Sexta, con esos antecedentes, los terrorismos que se comparan parten con una ventaja importante: sus estrategias insurreccionales, propias de minorías coherentes, se ejecutan contra gobiernos que representan mayorías electorales, pero carecen de estrategias para concitar una unidad nacional consistente.

Séptima, desde esa ventaja estratégica, los terroristas tienden a profundizar las divisiones internas, con base en los errores, delitos o corruptelas de miembros de las fuerzas constitucionales. Para ese efecto, provocan e incluso atacan a sus instituciones, con el fin de inducir un desborde policial que facilita la expansión de la delincuencia, incrementa la inseguridad ciudadana, expande el pánico social e induce la intervención castrense, en cuanto ultima ratio del sistema. Confían en que esta fuerza, sin entrenamiento policial, evocará a las polarizantes dictaduras del pasado.

Octava, en determinado punto de su crecimiento, el terrorismo concita el apoyo de antisociales varios y jefes del crimen organizado, entre los cuales destacan los narcos. Es un sistema de seguridad mutua, con alto poder corruptor, que impone peajes extorsivos a la población. Esto aún se percibe en el VRAE peruano y hay indicios de que el fenómeno se estaría manifestando en la Araucanía chilena.
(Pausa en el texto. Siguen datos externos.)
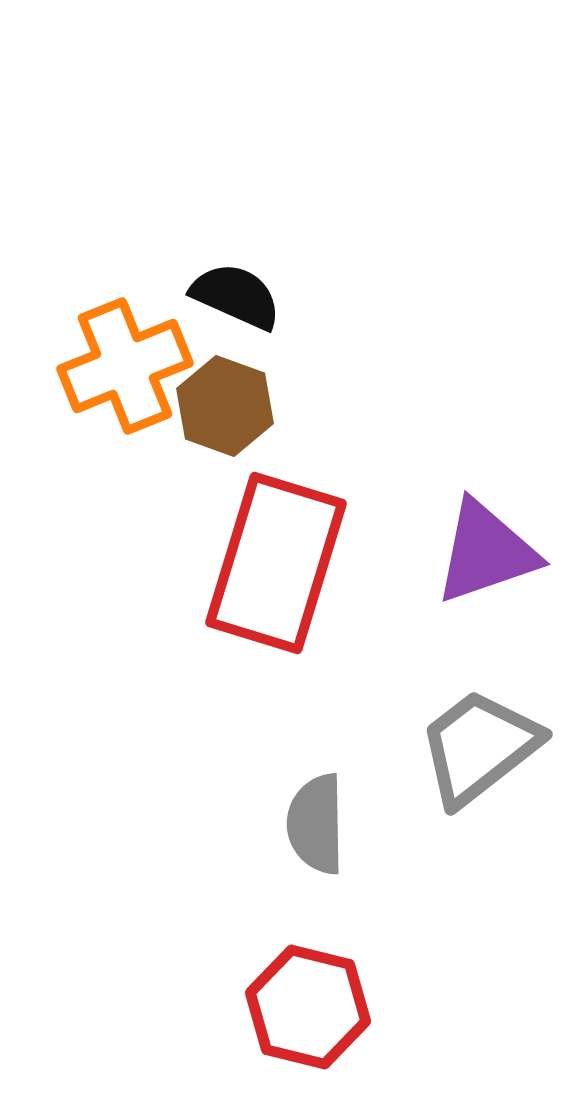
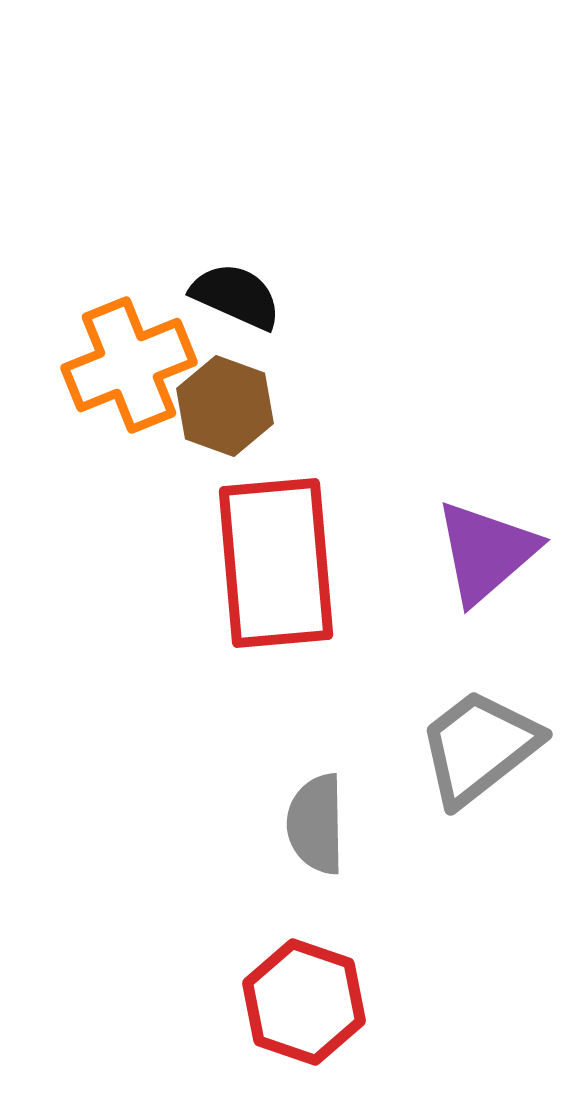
orange cross: moved 4 px right, 1 px up
purple triangle: rotated 22 degrees counterclockwise
red rectangle: rotated 22 degrees counterclockwise
red hexagon: moved 4 px left, 5 px up; rotated 5 degrees clockwise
Novena, entre 1980 y 1992, SL instaló en la opinión pública peruana la idea de que su desarrollo se debía a la debilidad de los gobiernos democráticos. Algo similar estaría sucediendo en la opinión pública chilena, en el marco de heridas no cerradas tras la represión, una clase política desprestigiada, la agresividad de las redes sociales, una prolija desinformación periodística y un gobierno más tecnócrata que carismático, con bajo rendimiento en las encuestas.
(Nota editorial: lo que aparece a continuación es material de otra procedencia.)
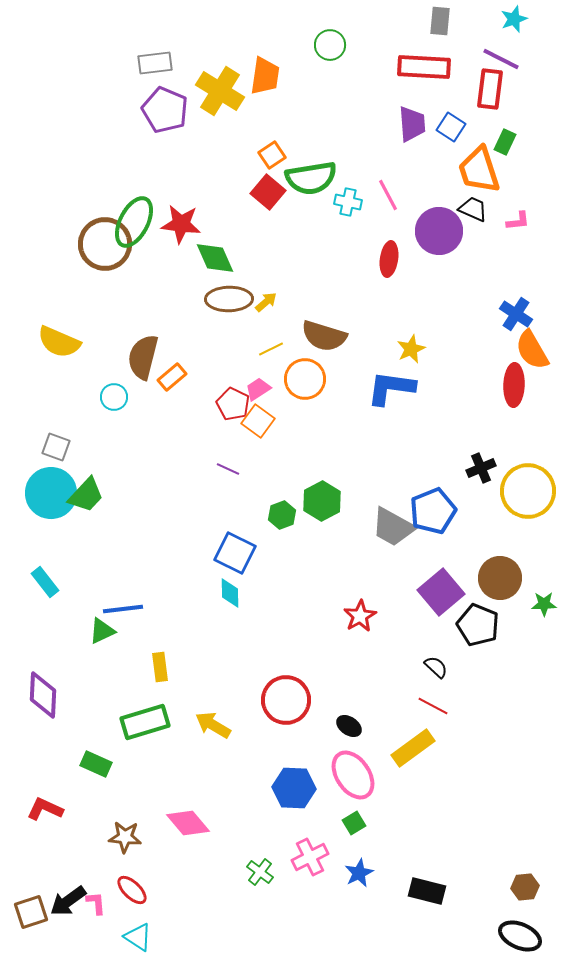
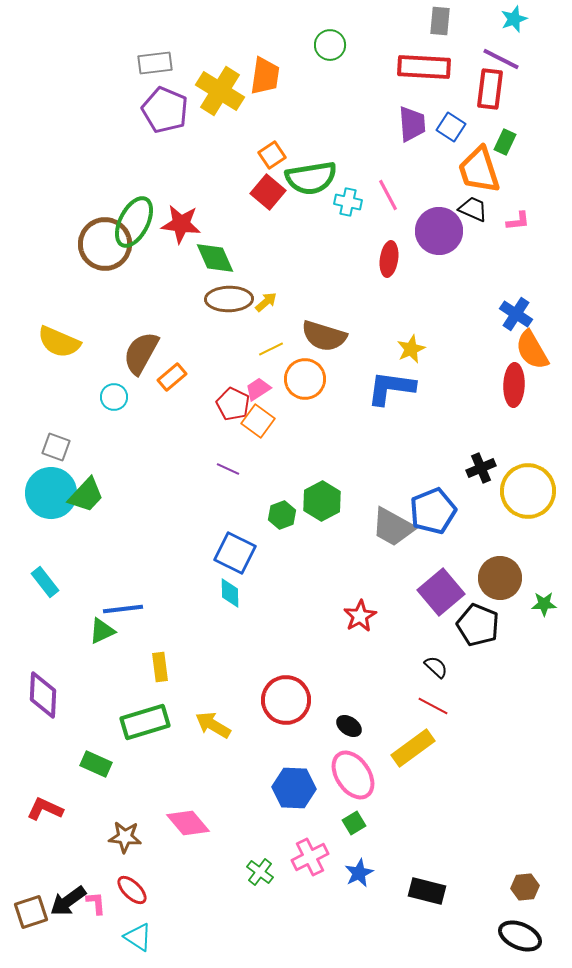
brown semicircle at (143, 357): moved 2 px left, 4 px up; rotated 15 degrees clockwise
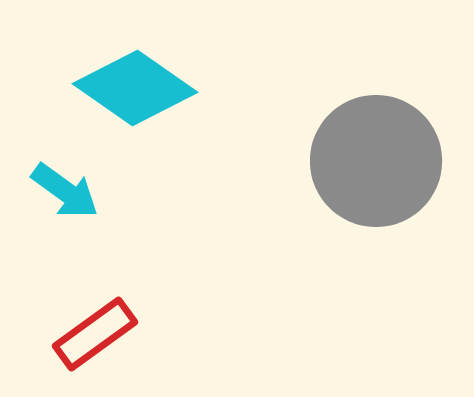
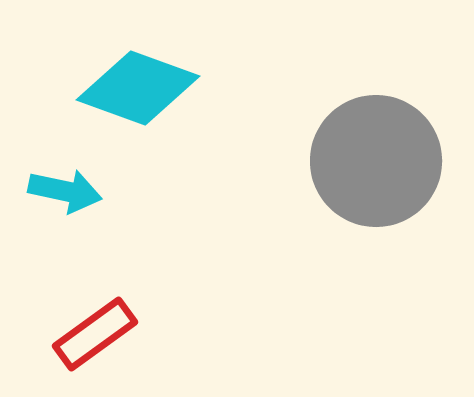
cyan diamond: moved 3 px right; rotated 15 degrees counterclockwise
cyan arrow: rotated 24 degrees counterclockwise
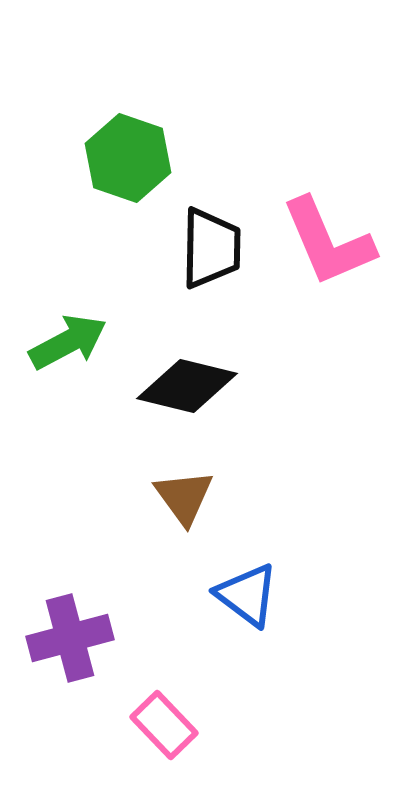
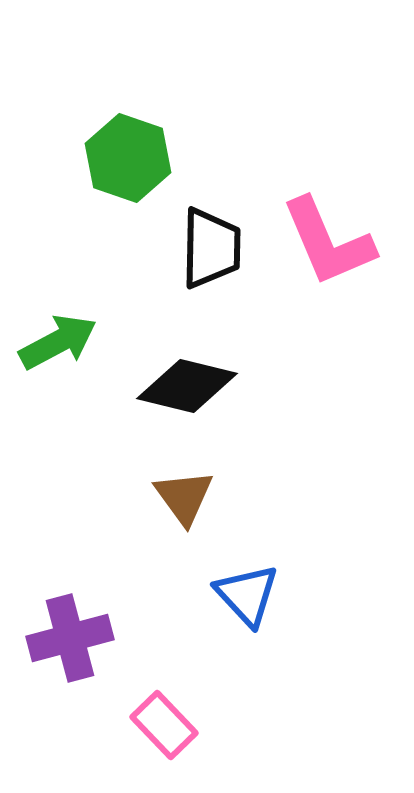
green arrow: moved 10 px left
blue triangle: rotated 10 degrees clockwise
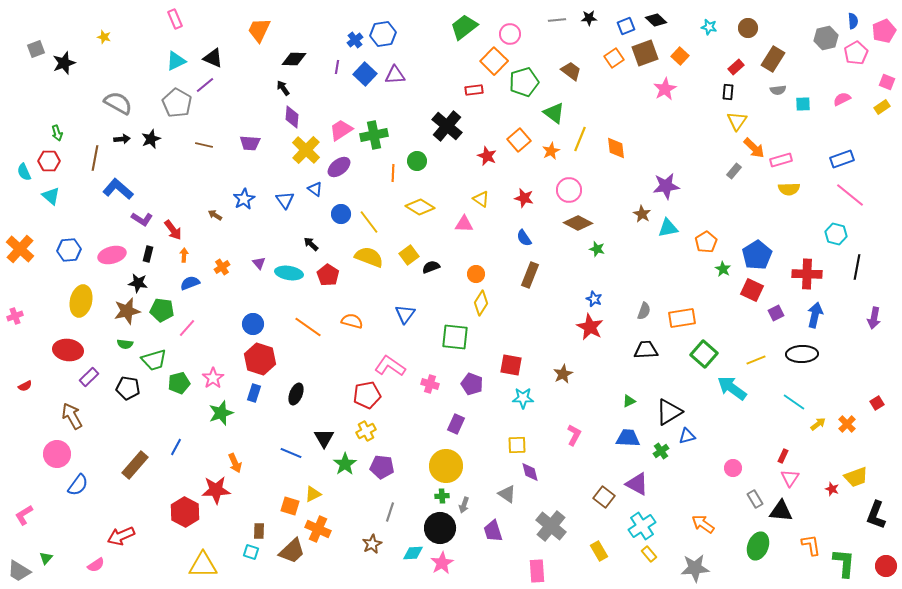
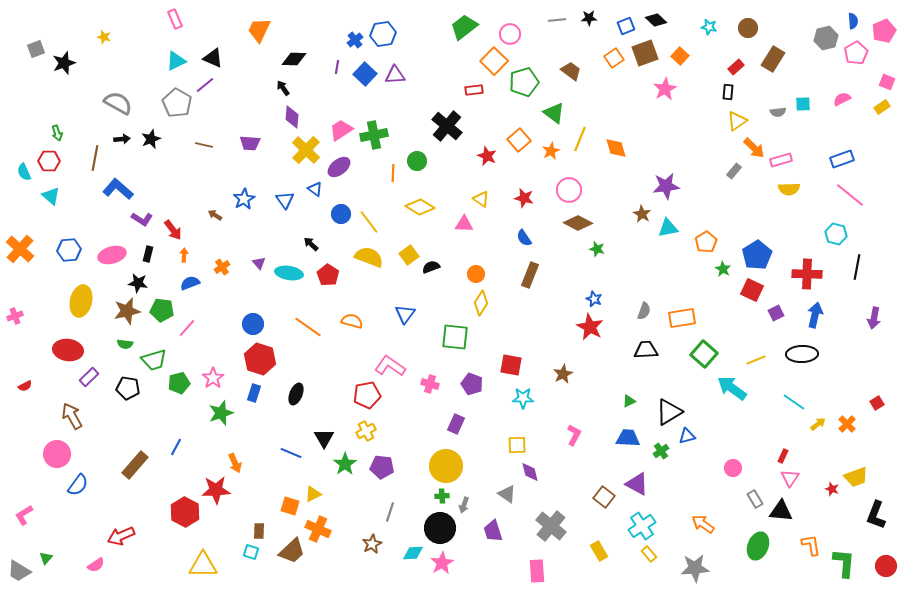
gray semicircle at (778, 90): moved 22 px down
yellow triangle at (737, 121): rotated 20 degrees clockwise
orange diamond at (616, 148): rotated 10 degrees counterclockwise
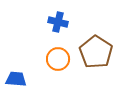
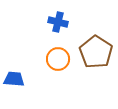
blue trapezoid: moved 2 px left
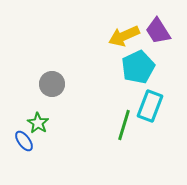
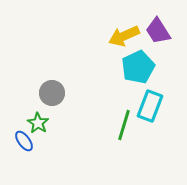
gray circle: moved 9 px down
Décima, la plataforma de todas las semejanzas es el subdesarrollo democrático -mayor o menor- de nuestros países. Su paradigma está en los políticos sistémicos que no se asumen como defensores del Estado democrático de derecho, que tanto costó recuperar y que tanto los privilegia. Soslayando la violencia terrorista o estimándola como un atajo para sustituir a un gobierno débil, elevan los costos de combatirla dentro de la ley y con respeto a los derechos humanos.

Epílogo catastrófico

Tras una dictadura militar bicéfala, Fernando Belaunde es reconocido como el único mandatario peruano, democráticamente elegido, que se retiró con dignidad. Hoy parece claro que no podía levantar una estrategia antiterrorista en tiempo oportuno, pues SL se hizo visible en 1980, justo cuando volvía a Palacio Pizarro. A partir de ahí, llamar “abigeos” a los terroristas no fue simple debilidad suya. Fue conciencia de que el problema, aparentemente intempestivo, no tenía solución en el marco de la democracia recién recuperada.
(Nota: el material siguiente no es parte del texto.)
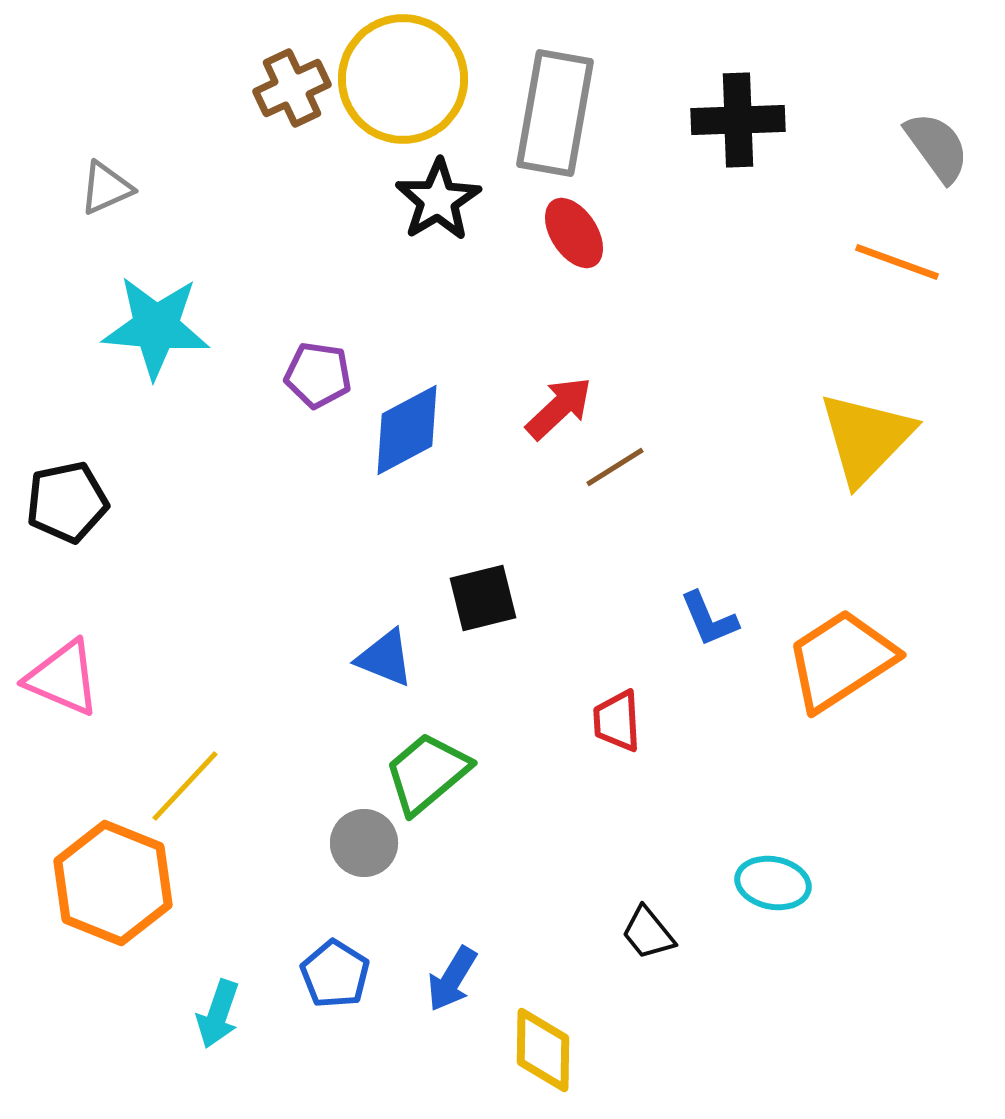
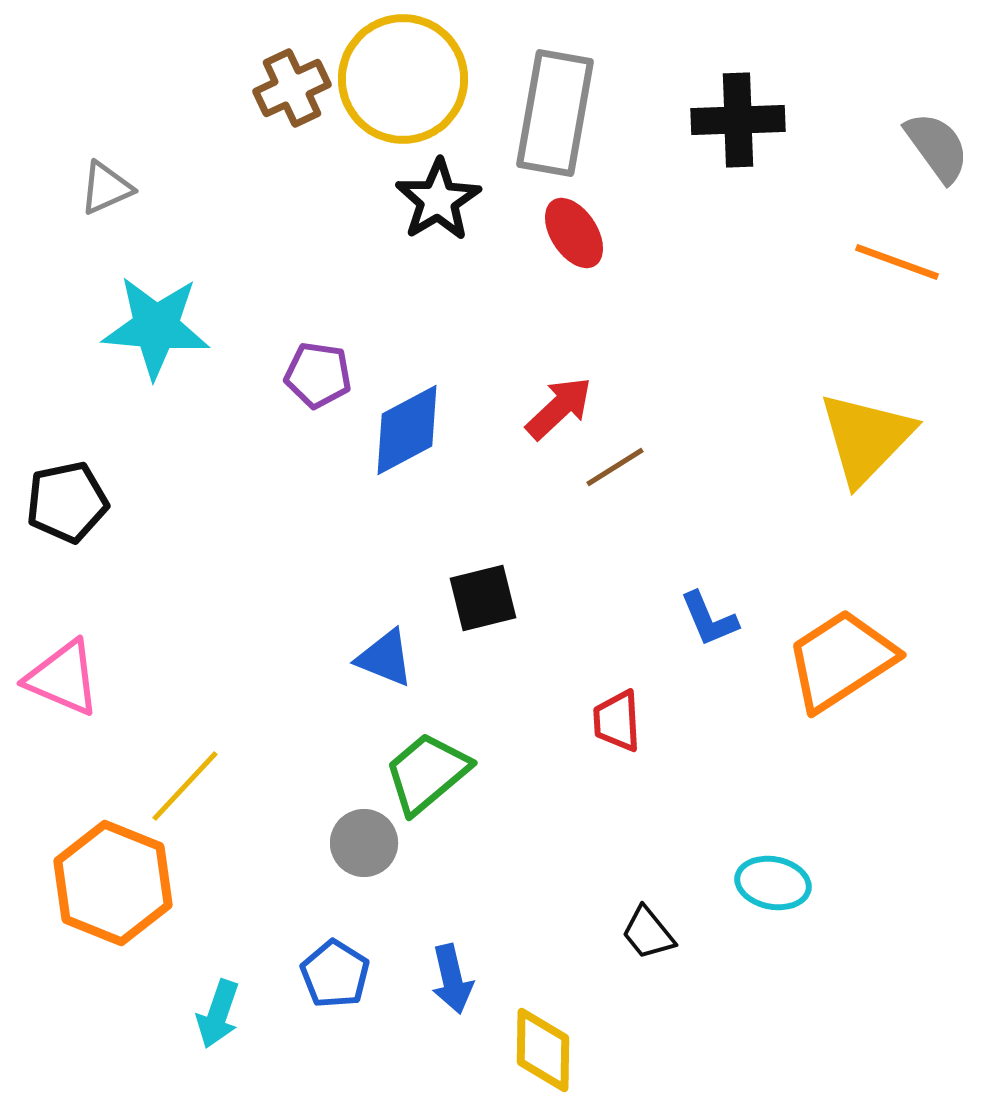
blue arrow: rotated 44 degrees counterclockwise
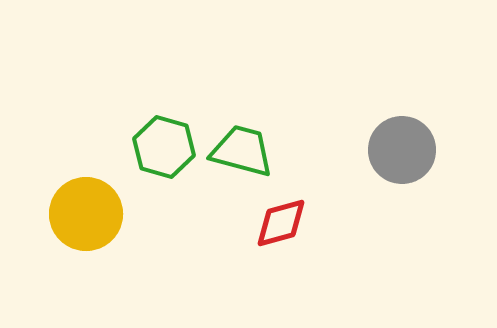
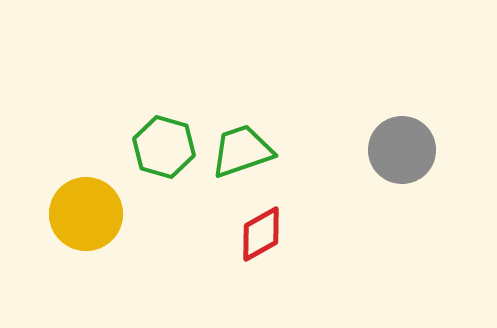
green trapezoid: rotated 34 degrees counterclockwise
red diamond: moved 20 px left, 11 px down; rotated 14 degrees counterclockwise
Entonces el APRA, la gran fuerza política de ideología revolucionaria, ya no estaba bajo la influencia sabia y moderadora de Víctor Raúl Haya de la Torre. Los indicadores económicos del país apuntaban hacia el sótano. La policía no era competente para mantener la seguridad en la sierra. En cuando a los militares -que lo habían golpeado en 1968-, algunos pretendían supeditarlo y otros protagonizaban pleitos internos muy serios. Además, condicionados por su éxito previo contra una guerrilla de tipo castrista, ignoraban las complejidades de una insurgencia de tipo maoísta.

Mi hipótesis es que Belaunde se percibió, nuevamente, ante una opción perversa. En 1968 fue la de disolver el Congreso para convertirse en dictador. En 1980, la de delegar en las Fuerzas Armadas la lucha contra SL. La primera le pareció inaceptable. “Preferí llevar una cruz democrática que un símbolo totalitario”, dijo en 1987. La segunda lo indujo a postergar decisiones y a emitir un ultimátum escapista: “otorgué a los terroristas un plazo de 72 horas, durante los cuales no debían cometer ningún acto subversivo”.

Fue su tácita confesión de que no tenía opción ganadora y la gestión de sus sucesores lo confirmó. El terrorismo mutó en guerra interna, los militares admitieron una situación de “empate”, ese equilibrio socavó la institucionalidad democrática y SL sólo fue derrotado cuando su líder carismático cayó detenido.

Por un sarcasmo del destino, la detención de Guzmán fue obra de la inteligencia policial, pero ya en el marco de la dictadura de Alberto Fujimori. La experiencia sufrida costó entre 50 y 70 mil vidas y dejó una herida en el sistema político peruano que hasta hoy sigue sangrando.